TOKYO (Dec. 20, 2011)—Mazda Motor Corp. has just started construction of an assembly plant in Mexico, but it is already weighing increased capacity with an eye toward shipping cars north of the border.
CEO Takashi Yamanouchi said the company is considering boosting output at its upcoming factory in Salamanca, in central Mexico, to 210,000 units a year by adding a third shift.
The original plan called for two shifts with annual capacity of 140,000 units.
The factory is scheduled to open in 2013 and make the Mazda2 small car and Mazda3 sedan.
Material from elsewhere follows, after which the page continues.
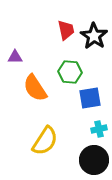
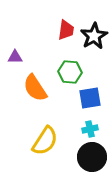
red trapezoid: rotated 20 degrees clockwise
black star: rotated 8 degrees clockwise
cyan cross: moved 9 px left
black circle: moved 2 px left, 3 px up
Mazda had planned to ship those cars to Latin America.
It now wants to sell them in the U.S. as well to help it offset the exchange-rate penalty it suffers on vehicles that it exports from Japan.
But Mazda needs to lower its cost base in Mexico more than anticipated because the U.S. market is more price sensitive than Latin America, Yamanouchi said.
Achieving larger volumes could help. Yamanouchi said expanding output would increase labor costs but deliver more vehicles with minimal capital outlay.
“For products destined for North America, cost is a bigger issue,” he said. “With two shifts, it is 140,000 units. But if we add a third, we can increase capacity to 210,000.”
Mazda has not decided about expanding capacity.
Yamanouchi said his company is trying to align local suppliers so products built there will meet the North American Free Trade Agreement's local content requirements for barrier-free trade among Mexico, the U.S. and Canada. Mazda broke ground for the Mexican factory in October.